Reputation: 13172
I am writing a kernel which processes combinatorial data. Because these sorts of problems generally have a large problem space, where most of the processed data is junk, is there a way I could do the following:
(1) If the calculated data passes some sort of condition, it is put onto a global output buffer.
(2) Once the output buffer is full, the data is sent back to the host
(3) The host takes a copy of the data from the buffer and clears it
(4) Then creates a new buffer to be filled by the GPU
For simplicity, this example could be stated as a selective inner product and I mean that by
__global int buffer_counter; // Counts
void put_onto_output_buffer(float value, __global float *buffer, int size)
{
// Put this value onto the global buffer or send a signal to the host
}
__kernel void
inner_product(
__global const float *threshold, // threshold
__global const float *first_vector, // 10000 float vector
__global const float *second_vector, // 10000 float vector
__global float *output_buffer, // 100 float vector
__global const int *output_buffer_size // size of the output buffer -- 100
{
int id = get_global_id(0);
float value = first_vector[id] * second_vector[id];
if (value >= threshold[0])
put_onto_output_buffer(value, output_buffer, output_buffer_size[0]);
}
Upvotes: 0
Views: 185
Reputation: 6333
It depends on the frequency of output. If it is high frequency (a work item writes output more often than not) then buffer_counter
will be a source of contention and will cause slow downs (also, by the way, it will need to be updated using atomic methods, which is why it's slow). It this case you're better off just always writing output and sort through the real ones later.

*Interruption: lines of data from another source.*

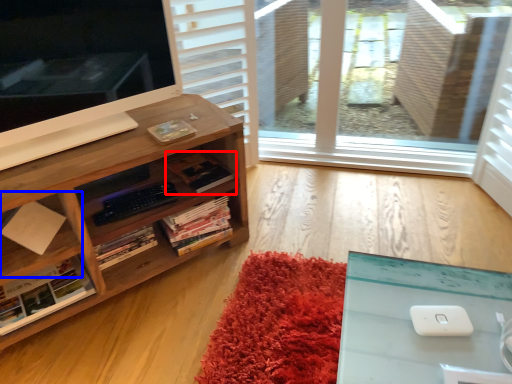 Question: Which object is further to the camera taking this photo, book (highlighted by a red box) or shelf (highlighted by a blue box)?

Choices:
 (A) book
 (B) shelf

Answer: (A) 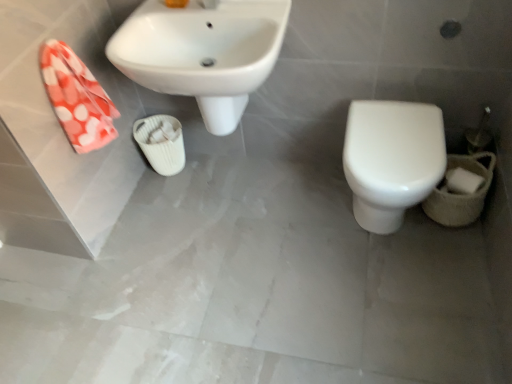 The width and height of the screenshot is (512, 384). Describe the element at coordinates (462, 181) in the screenshot. I see `white matte toilet paper at lower right` at that location.

In order to click on white ribbed cup at center in this screenshot , I will do `click(161, 143)`.

Image resolution: width=512 pixels, height=384 pixels. Describe the element at coordinates (392, 159) in the screenshot. I see `white glossy toilet at lower right` at that location.

From the picture: What is the approximate height of white glossy toilet at lower right?

white glossy toilet at lower right is 18.13 inches tall.

Measure the distance between point (211,77) and camera.

Point (211,77) is 1.35 meters away from camera.

What do you see at coordinates (77, 98) in the screenshot?
I see `orange polka dot fabric at left` at bounding box center [77, 98].

Where is `white matte toilet paper at lower right`? white matte toilet paper at lower right is located at coordinates (462, 181).

Are white glossy sink at upper left and orange polka dot fabric at left located far from each other?

Actually, white glossy sink at upper left and orange polka dot fabric at left are a little close together.

How many degrees apart are the facing directions of white glossy sink at upper left and orange polka dot fabric at left?

1.37 degrees separate the facing orientations of white glossy sink at upper left and orange polka dot fabric at left.

From a real-world perspective, is white glossy sink at upper left over orange polka dot fabric at left?

Actually, white glossy sink at upper left is physically below orange polka dot fabric at left in the real world.

Between white glossy sink at upper left and orange polka dot fabric at left, which one has smaller width?

Thinner between the two is orange polka dot fabric at left.

Where is `sink in front of the white matte toilet paper at lower right`? This screenshot has height=384, width=512. sink in front of the white matte toilet paper at lower right is located at coordinates (203, 53).

In the image, is white glossy sink at upper left positioned in front of or behind white matte toilet paper at lower right?

Clearly, white glossy sink at upper left is in front of white matte toilet paper at lower right.

From the image's perspective, is white glossy sink at upper left located above or below white matte toilet paper at lower right?

Clearly, from the image's perspective, white glossy sink at upper left is above white matte toilet paper at lower right.

Can you confirm if orange polka dot fabric at left is thinner than white glossy toilet at lower right?

Correct, the width of orange polka dot fabric at left is less than that of white glossy toilet at lower right.

Between orange polka dot fabric at left and white glossy toilet at lower right, which one has less height?

Standing shorter between the two is orange polka dot fabric at left.

From the image's perspective, is orange polka dot fabric at left under white glossy toilet at lower right?

No, from the image's perspective, orange polka dot fabric at left is not beneath white glossy toilet at lower right.

Between orange polka dot fabric at left and white glossy toilet at lower right, which one is positioned in front?

Positioned in front is orange polka dot fabric at left.

Can you tell me how much white glossy toilet at lower right and white matte toilet paper at lower right differ in facing direction?

1.37 degrees separate the facing orientations of white glossy toilet at lower right and white matte toilet paper at lower right.

Is white glossy toilet at lower right bigger or smaller than white matte toilet paper at lower right?

In the image, white glossy toilet at lower right appears to be larger than white matte toilet paper at lower right.

Which point is more distant from viewer, (379, 180) or (467, 182)?

The point (467, 182) is farther from the camera.

Is the depth of white glossy toilet at lower right less than that of white matte toilet paper at lower right?

Yes.

Considering their positions, is white matte toilet paper at lower right located in front of or behind white glossy sink at upper left?

white matte toilet paper at lower right is positioned farther from the viewer than white glossy sink at upper left.

Would you say white matte toilet paper at lower right is to the left or to the right of white glossy sink at upper left in the picture?

white matte toilet paper at lower right is to the right of white glossy sink at upper left.

Does point (465, 185) appear closer or farther from the camera than point (245, 42)?

Point (465, 185) is positioned farther from the camera compared to point (245, 42).

Is white matte toilet paper at lower right oriented towards white glossy sink at upper left?

No, white matte toilet paper at lower right is not aimed at white glossy sink at upper left.

Consider the image. Considering the relative sizes of orange polka dot fabric at left and white glossy sink at upper left in the image provided, is orange polka dot fabric at left thinner than white glossy sink at upper left?

Correct, the width of orange polka dot fabric at left is less than that of white glossy sink at upper left.

From a real-world perspective, between orange polka dot fabric at left and white glossy sink at upper left, who is vertically lower?

white glossy sink at upper left.

Is orange polka dot fabric at left to the right of white glossy sink at upper left from the viewer's perspective?

No, orange polka dot fabric at left is not to the right of white glossy sink at upper left.

Considering their positions, is white ribbed cup at center located in front of or behind white glossy sink at upper left?

white ribbed cup at center is behind white glossy sink at upper left.

Is white ribbed cup at center taller than white glossy sink at upper left?

No.

In order to click on sink in front of the white ribbed cup at center in this screenshot , I will do `click(203, 53)`.

Would you say white ribbed cup at center contains white glossy sink at upper left?

Definitely not — white glossy sink at upper left is not inside white ribbed cup at center.

Locate an element on the screen. This screenshot has height=384, width=512. hand towel lying below the white glossy sink at upper left (from the image's perspective) is located at coordinates (77, 98).

Where is `sink in front of the white matte toilet paper at lower right`? The image size is (512, 384). sink in front of the white matte toilet paper at lower right is located at coordinates (203, 53).

Based on their spatial positions, is white ribbed cup at center or white matte toilet paper at lower right further from orange polka dot fabric at left?

white matte toilet paper at lower right is positioned further to the anchor orange polka dot fabric at left.

Considering their positions, is orange polka dot fabric at left positioned closer to white glossy toilet at lower right than white glossy sink at upper left?

white glossy sink at upper left is closer to white glossy toilet at lower right.

Looking at the image, which one is located closer to white glossy toilet at lower right, white glossy sink at upper left or white matte toilet paper at lower right?

white matte toilet paper at lower right is closer to white glossy toilet at lower right.

When comparing their distances from orange polka dot fabric at left, does white glossy toilet at lower right or white ribbed cup at center seem further?

white glossy toilet at lower right.

When comparing their distances from white glossy toilet at lower right, does orange polka dot fabric at left or white ribbed cup at center seem further?

orange polka dot fabric at left lies further to white glossy toilet at lower right than the other object.

Based on their spatial positions, is white glossy sink at upper left or white glossy toilet at lower right further from white matte toilet paper at lower right?

white glossy sink at upper left is further to white matte toilet paper at lower right.

When comparing their distances from white ribbed cup at center, does white matte toilet paper at lower right or orange polka dot fabric at left seem further?

white matte toilet paper at lower right is positioned further to the anchor white ribbed cup at center.

Based on their spatial positions, is white ribbed cup at center or white glossy sink at upper left further from orange polka dot fabric at left?

The object further to orange polka dot fabric at left is white ribbed cup at center.

In order to click on porcelain located between orange polka dot fabric at left and white glossy toilet at lower right in the left-right direction in this screenshot , I will do `click(161, 143)`.

You are a GUI agent. You are given a task and a screenshot of the screen. Output one action in this format:
    pyautogui.click(x=<x>, y=<y>)
    Task: Click on the toilet between white glossy sink at upper left and white matte toilet paper at lower right from left to right
    This screenshot has width=512, height=384.
    Given the screenshot: What is the action you would take?
    [x=392, y=159]

You are a GUI agent. You are given a task and a screenshot of the screen. Output one action in this format:
    pyautogui.click(x=<x>, y=<y>)
    Task: Click on the sink between white ribbed cup at center and white glossy toilet at lower right in the horizontal direction
    
    Given the screenshot: What is the action you would take?
    pyautogui.click(x=203, y=53)

Find the location of a particular element. porcelain located between orange polka dot fabric at left and white matte toilet paper at lower right in the left-right direction is located at coordinates (161, 143). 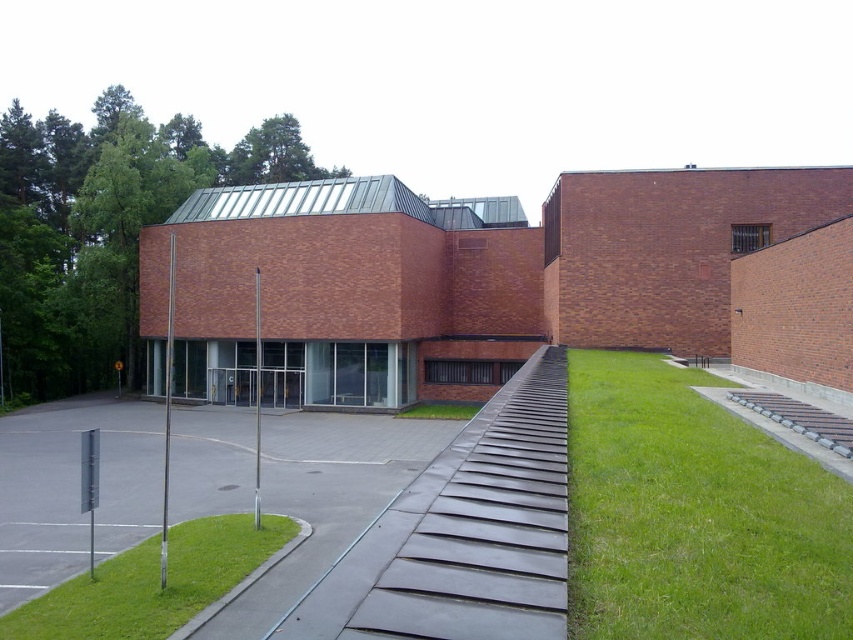 You are standing in front of the building and want to take a photo that includes both points mentioned. If you move closer to the point at point (805, 518), will the other point at point (469, 412) become more visible in your frame?

Moving closer to point (805, 518) will not necessarily make point (469, 412) more visible because proximity to one point doesn

You are a delivery person trying to park your van near the entrance of the building. The van requires a parking space that is at least 5 meters long. You see the gray concrete path at center and the green grass at lower left. Which area can accommodate the van?

The gray concrete path at center has a larger size compared to green grass at lower left, so the gray concrete path at center can accommodate the van as it is larger and more suitable for parking.

You are standing at the entrance of the modern architectural building and want to reach the gray concrete path at center. According to the image, which direction should you walk to find it?

The gray concrete path at center is located at point coordinates, so you should walk towards the center area to reach it. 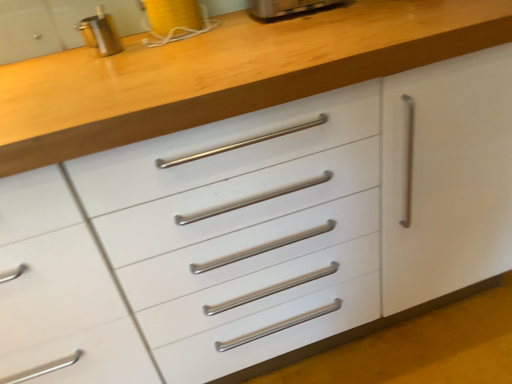 You are a GUI agent. You are given a task and a screenshot of the screen. Output one action in this format:
    pyautogui.click(x=<x>, y=<y>)
    Task: Click on the vacant space situated on the left part of metallic silver canister at upper left
    Image resolution: width=512 pixels, height=384 pixels.
    Given the screenshot: What is the action you would take?
    pyautogui.click(x=50, y=60) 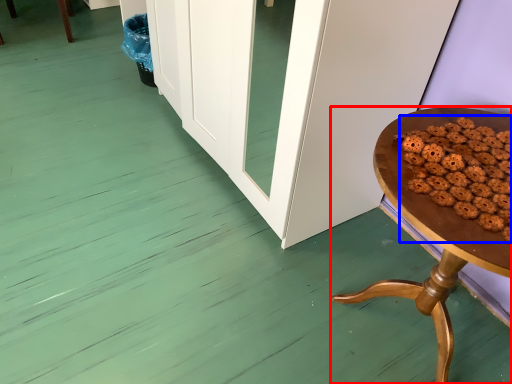 Question: Which point is closer to the camera, table (highlighted by a red box) or food (highlighted by a blue box)?

Choices:
 (A) table
 (B) food

Answer: (A) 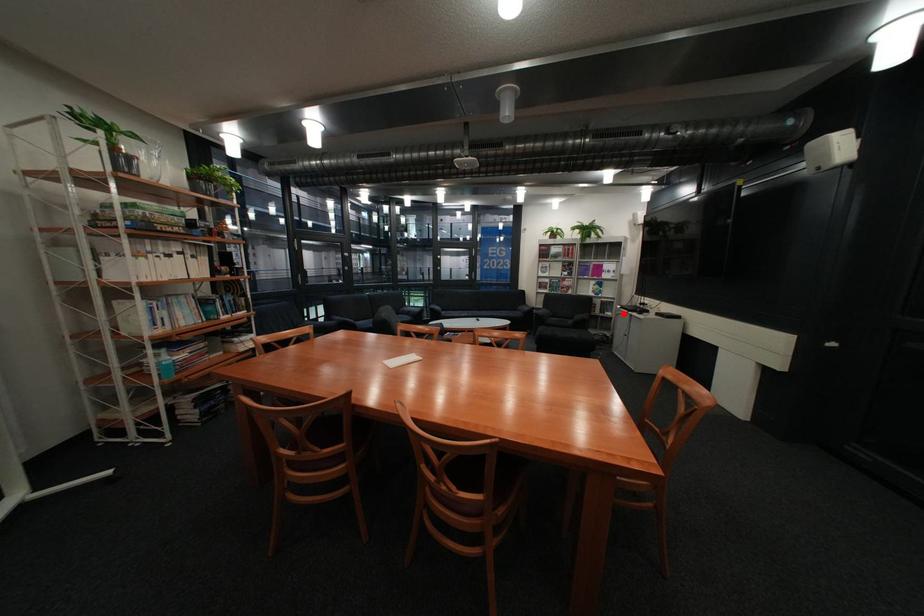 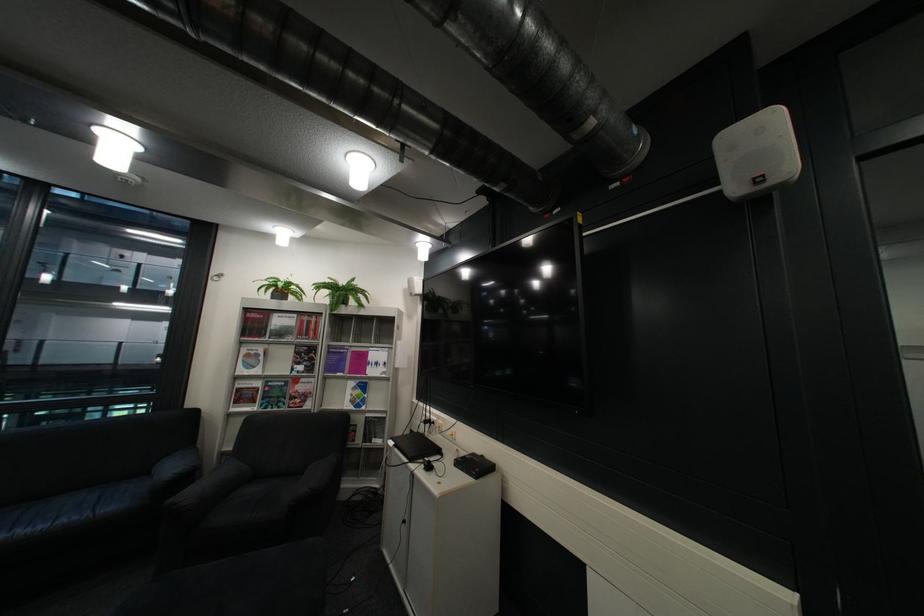 Question: I am providing you with two images of the same scene from different viewpoints. In image1, a red point is highlighted. Considering the same 3D point in image2, which of the following is correct?

Choices:
 (A) It is closer
 (B) It is farther

Answer: (B) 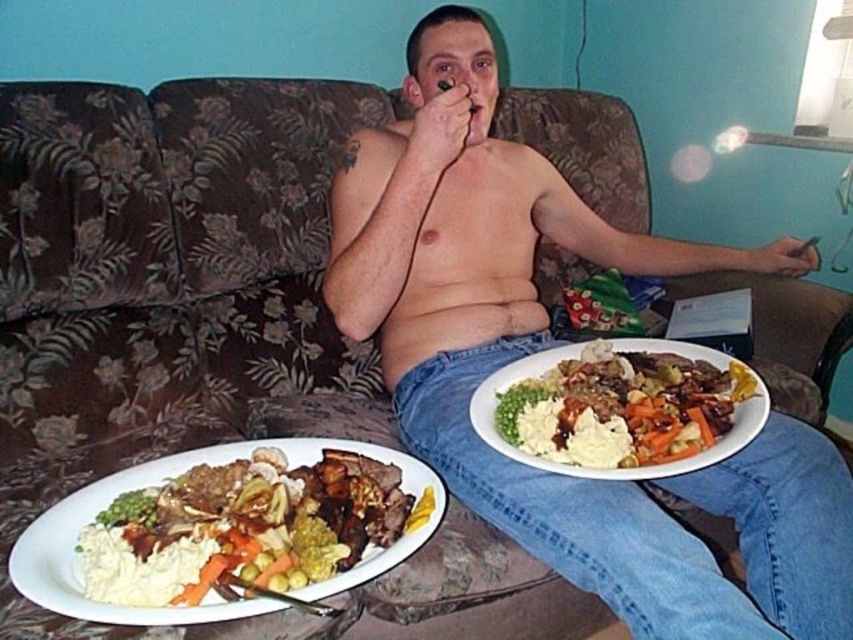 Question: Which is nearer to the smooth skin torso at center?

Choices:
 (A) white creamy mashed potatoes at lower left
 (B) smooth white plate at lower center

Answer: (B)

Question: Can you confirm if smooth skin torso at center is bigger than white creamy mashed potatoes at lower left?

Choices:
 (A) no
 (B) yes

Answer: (B)

Question: Is the position of white creamy mashed potatoes at lower left more distant than that of smooth white plate at lower center?

Choices:
 (A) no
 (B) yes

Answer: (A)

Question: Is smooth skin torso at center thinner than smooth white plate at lower center?

Choices:
 (A) no
 (B) yes

Answer: (A)

Question: Which of the following is the farthest from the observer?

Choices:
 (A) (848, 636)
 (B) (641, 474)

Answer: (A)

Question: Which is farther from the smooth skin torso at center?

Choices:
 (A) smooth white plate at lower center
 (B) white creamy mashed potatoes at lower left

Answer: (B) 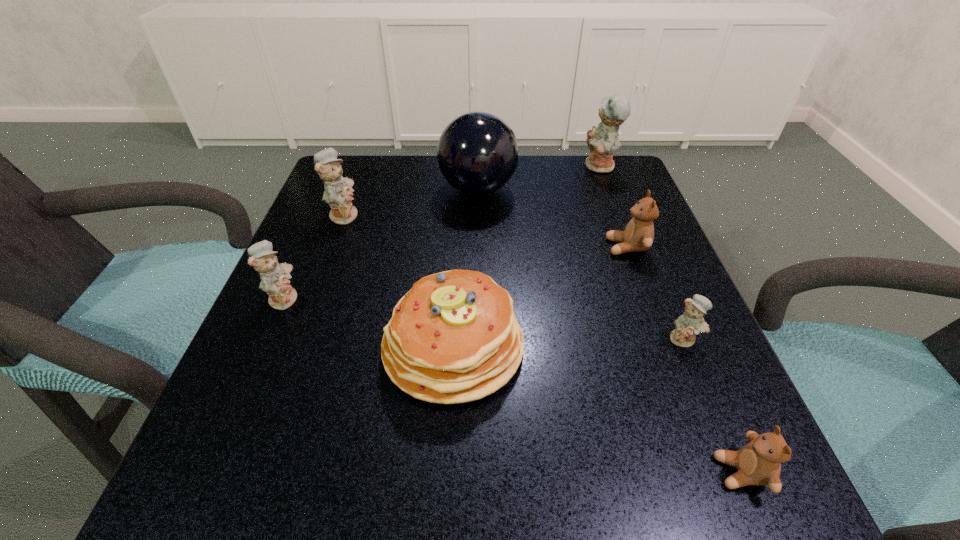 This screenshot has width=960, height=540. In order to click on the tallest teddy bear in this screenshot , I will do `click(602, 141)`.

The width and height of the screenshot is (960, 540). What are the coordinates of `the farthest blue teddy bear` in the screenshot? It's located at (602, 141).

Where is `black bowling ball`? black bowling ball is located at coordinates (477, 152).

This screenshot has width=960, height=540. Identify the location of the fifth nearest teddy bear. (338, 194).

The width and height of the screenshot is (960, 540). What are the coordinates of `the second biggest blue teddy bear` in the screenshot? It's located at (338, 194).

At what (x,y) coordinates should I click in order to perform the action: click on the farther brown teddy bear. Please return your answer as a coordinate pair (x, y). The width and height of the screenshot is (960, 540). Looking at the image, I should click on (638, 235).

Locate an element on the screen. Image resolution: width=960 pixels, height=540 pixels. the bigger brown teddy bear is located at coordinates (638, 235).

The width and height of the screenshot is (960, 540). I want to click on the third biggest blue teddy bear, so click(274, 277).

This screenshot has height=540, width=960. Find the location of `the fourth farthest teddy bear`. the fourth farthest teddy bear is located at coordinates (274, 277).

At what (x,y) coordinates should I click in order to perform the action: click on pancake. Please return your answer as a coordinate pair (x, y). Looking at the image, I should click on (453, 338). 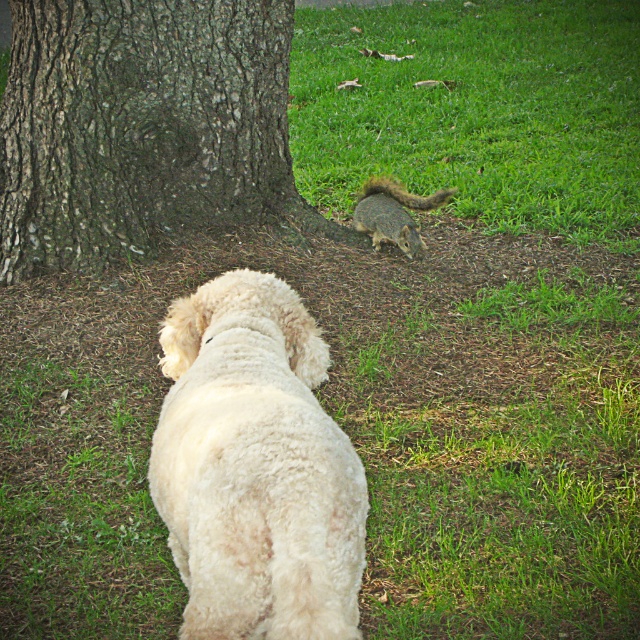 You are standing in the scene and want to reach both the fluffy, light colored dog and the squirrel near the tree trunk. Which of the two points, point (336, 524) or point (403, 204), is closer to you?

Point (336, 524) is closer to the camera than point (403, 204), so the point (336, 524) is closer to you. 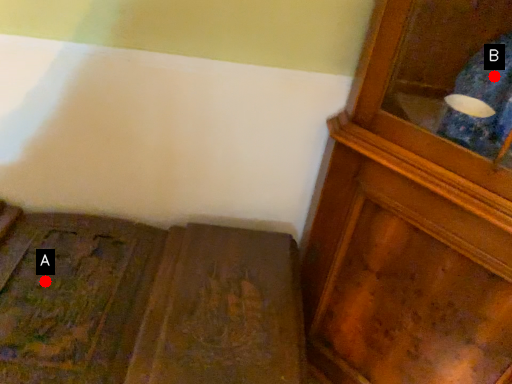 Question: Two points are circled on the image, labeled by A and B beside each circle. Among these points, which one is nearest to the camera?

Choices:
 (A) A is closer
 (B) B is closer

Answer: (B) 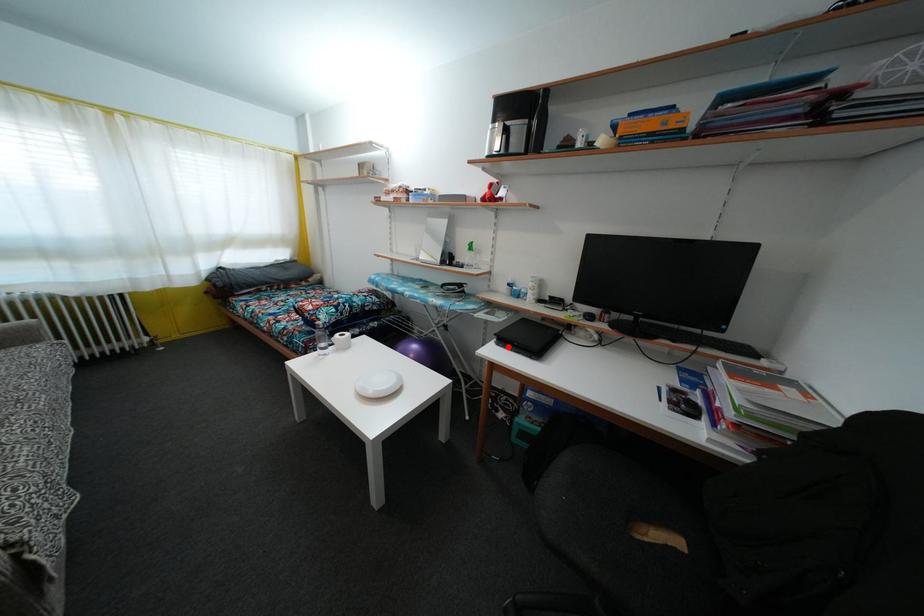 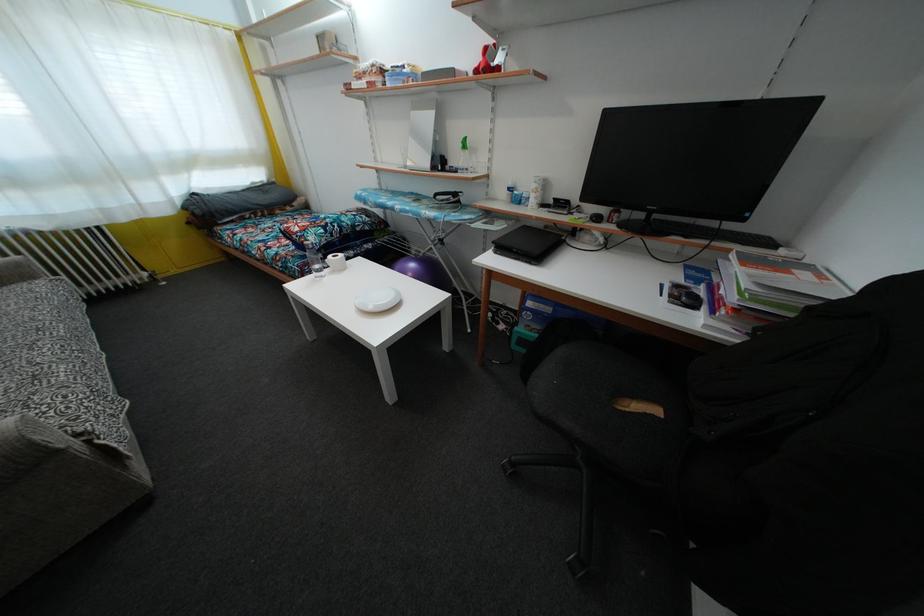 Locate, in the second image, the point that corresponds to the highlighted location in the first image.

(506, 254) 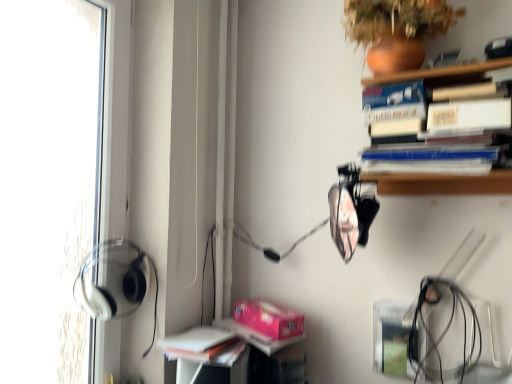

On the other hand, if writing output is fairly infrequent, then using an atomic position indicator makes good sense. The majority of work items will do their computation, decide they have no output, and retire. Only the infrequent ones that have output will contend over the atomic output position index, serially increment it, and write their output at their unique location. Your output memory will compactly contain the results (in no particular order so store the work item ID if you care).
Again, do read up on atomics because the index needs to be atomic.